Me serais-je trompé ? Aurais-je magnifié ce jeune mâle dans mon esprit ?

Après 8 jours de quête acharnée et de multiples contacts avec de jeunes buffles, il est facile d’imaginer le vieux mâle et de le visualiser partout.

Alors que j’étais déjà en train d’imaginer une stratégie alternative, j’entends la paille bouger, toujours sur notre droite. Je distingue une masse brune, plus imposante que les autres. Cet animal est mature, plus aucun doute. Je ne distingue pas encore son trophée. Est-ce une grosse femelle ? Ou le vieux mâle de mes rêves ? L’animal sort de la paille pour poser un sabot sur le rebord de la piste à 40 mètres de nous : un vieux mâle ! Le seul mot que je prononcerai sera « oui ». Didier s’exécute en une fraction de seconde. Son canon rugit. L’impact sourd suit, caractéristique de la balle qui pénètre la chair. Notre buffle rue mais poursuit sa course. Ses muscles imposants se déploient et lui ordonnent de courir pour sa vie. Le reste du troupeau se fige à 200 mètres, en haie d’honneur. Ils nous jaugent autant que nous les surveillons.
Mon chef pisteur repère notre objectif le premier. Il me le montre aussitôt, surexcité. Didier et moi approchons pour nous positionner pour un dernier tir. Le buffle s’écroule à 100 mètres de nous, dans une chute interminable. Je sens déjà l’émotion et l’adrénaline de Didier qui l’inondent. Nous nous dévisageons, toutes dents dehors. Mais alors que je me tourne vers le buffle, je remarque ses spasmes. Non, ce ne sont pas des spasmes. Il essaie de se retourner, toujours au sol, à l’aide de ses pattes postérieures, la tête haute et les muscles de son cou contractés. Il nous cherche. Il va se relever, je le SAIS. Nous devons réagir rapidement.
Le buffle s’agite frénétiquement, impossible de tirer de là où nous sommes. Nous devons nous rapprocher. J’invite Didier à me suivre rapidement. 50 mètres, 40, 30 mètres. Le buffle se relève en un mouvement étonnamment fluide. J’enlève la sécurité de mon arme et le mets aussitôt en joue. Une confrontation silencieuse et interdite s’en suit. Le temps se dilate. Il n’existe plus rien d’autre que lui, et moi. Je ne ressens aucune agressivité. Ni dans son attitude, ni dans son regard, ni dans ses appuis. Où est-elle ? Celle qu’on m’a souvent dépeinte. Nous nous regardons pourtant droit dans les yeux, j’essaie de comprendre. Que ressent-il ? Que comprend-il lui-même de notre rencontre ?
Mon chef pisteur me sort de ma torpeur, je décide alors de mettre fin à ce face à face.

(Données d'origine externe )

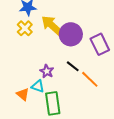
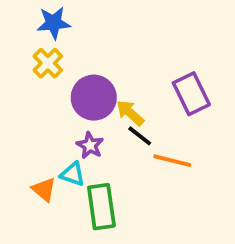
yellow arrow: (52, 25) -> (130, 113), moved, size x0.7
purple circle: (71, 34) -> (94, 98), moved
orange line: (90, 79) -> (172, 161), turned -30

8 jours de chasse. 8 jours de doutes. Pour seulement quelques minutes où les émotions se libèrent, impétueuses, décuplées.

Ce dont je me souviendrai le plus lors de ce premier safari, ce sont les larmes de mon père. Celles qui traduisent la fierté, la transmission d’un héritage ancestral, d’un savoir-faire familial depuis 4 générations.
Loin de mon client et de toute lumière, je pleurerai également ce soir.